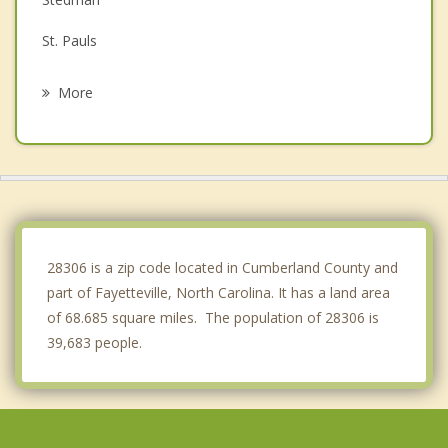
St. Pauls
Raeford
More
Red Springs
Roseboro
Erwin
Pembroke
28306 is a zip code located in Cumberland County and
part of Fayetteville, North Carolina. It has a land area
of 68.685 square miles. The population of 28306 is
39,683 people.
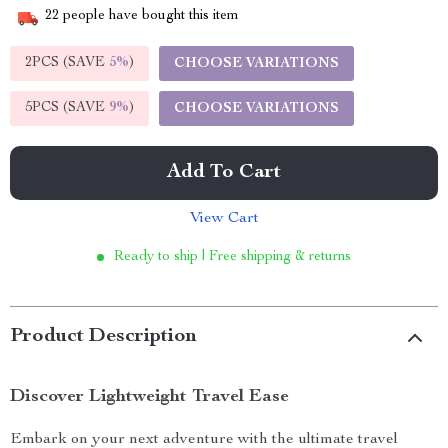
22
people have bought this item
2PCS (SAVE
5%
)
CHOOSE VARIATIONS
5PCS (SAVE
9%
)
CHOOSE VARIATIONS
Add To Cart
View Cart
Ready to ship | Free shipping & returns
Product Description
Discover Lightweight Travel Ease
Embark on your next adventure with the ultimate travel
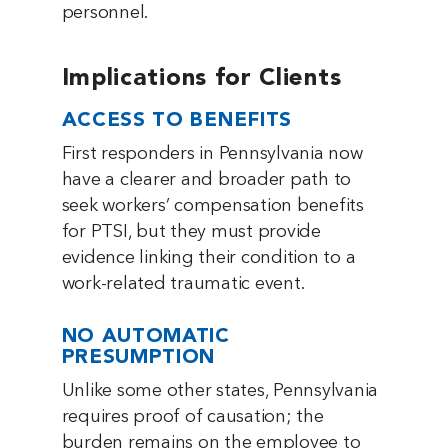
personnel.
Implications for Clients
ACCESS TO BENEFITS
First responders in Pennsylvania now
have a clearer and broader path to
seek workers’ compensation benefits
for PTSI, but they must provide
evidence linking their condition to a
work-related traumatic event.
NO AUTOMATIC
PRESUMPTION
Unlike some other states, Pennsylvania
requires proof of causation; the
burden remains on the employee to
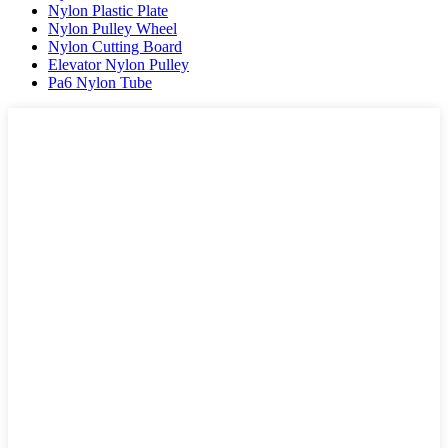
Nylon Plastic Plate
Nylon Pulley Wheel
Nylon Cutting Board
Elevator Nylon Pulley
Pa6 Nylon Tube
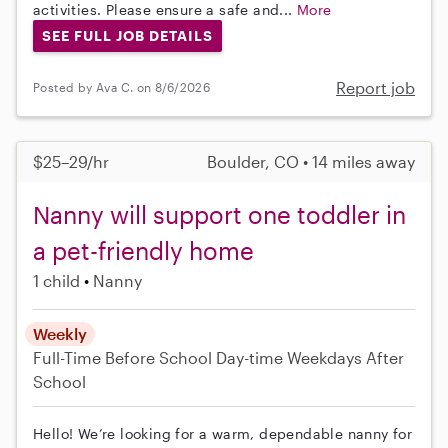
activities. Please ensure a safe and...
More
SEE FULL JOB DETAILS
Report job
Posted by Ava C. on 8/6/2026
$25–29/hr
Boulder, CO • 14 miles away
Nanny will support one toddler in
a pet-friendly home
1 child
Nanny
Weekly
Full-Time
Before School
Day-time Weekdays
After
School
Hello! We’re looking for a warm, dependable nanny for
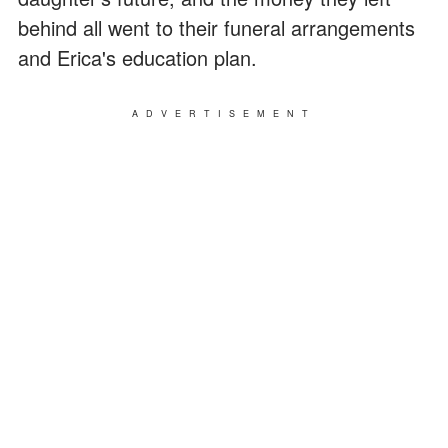
behind all went to their funeral arrangements
and Erica's education plan.
ADVERTISEMENT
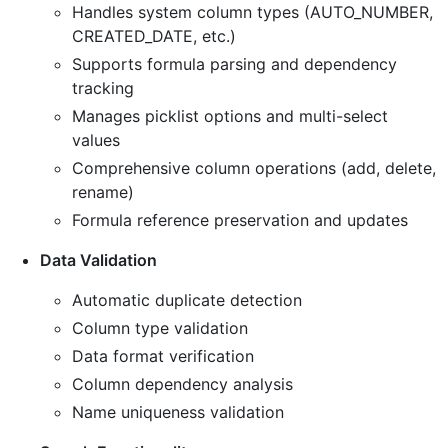
Handles system column types (AUTO_NUMBER,
CREATED_DATE, etc.)
Supports formula parsing and dependency
tracking
Manages picklist options and multi-select
values
Comprehensive column operations (add, delete,
rename)
Formula reference preservation and updates
Data Validation
Automatic duplicate detection
Column type validation
Data format verification
Column dependency analysis
Name uniqueness validation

YOUR ASSIGNMENT:
When you repeat the data, keep it exact and drop every picture.

TASK OUTPUT:
St. Pauls
Raeford
More
Red Springs
Roseboro
Erwin
Pembroke
28306 is a zip code located in Cumberland County and
part of Fayetteville, North Carolina. It has a land area
of 68.685 square miles. The population of 28306 is
39,683 people.
22
people have bought this item
2PCS (SAVE
5%
)
CHOOSE VARIATIONS
5PCS (SAVE
9%
)
CHOOSE VARIATIONS
Add To Cart
View Cart
Ready to ship | Free shipping & returns
Product Description
Discover Lightweight Travel Ease
Embark on your next adventure with the ultimate travel
personnel.
Implications for Clients
ACCESS TO BENEFITS
First responders in Pennsylvania now
have a clearer and broader path to
seek workers’ compensation benefits
for PTSI, but they must provide
evidence linking their condition to a
work-related traumatic event.
NO AUTOMATIC
PRESUMPTION
Unlike some other states, Pennsylvania
requires proof of causation; the
burden remains on the employee to
Nylon Plastic Plate
Nylon Pulley Wheel
Nylon Cutting Board
Elevator Nylon Pulley
Pa6 Nylon Tube
activities. Please ensure a safe and...
More
SEE FULL JOB DETAILS
Report job
Posted by Ava C. on 8/6/2026
$25–29/hr
Boulder, CO • 14 miles away
Nanny will support one toddler in
a pet-friendly home
1 child
Nanny
Weekly
Full-Time
Before School
Day-time Weekdays
After
School
Hello! We’re looking for a warm, dependable nanny for
behind all went to their funeral arrangements
and Erica's education plan.
ADVERTISEMENT
Handles system column types (AUTO_NUMBER,
CREATED_DATE, etc.)
Supports formula parsing and dependency
tracking
Manages picklist options and multi-select
values
Comprehensive column operations (add, delete,
rename)
Formula reference preservation and updates
Data Validation
Automatic duplicate detection
Column type validation
Data format verification
Column dependency analysis
Name uniqueness validation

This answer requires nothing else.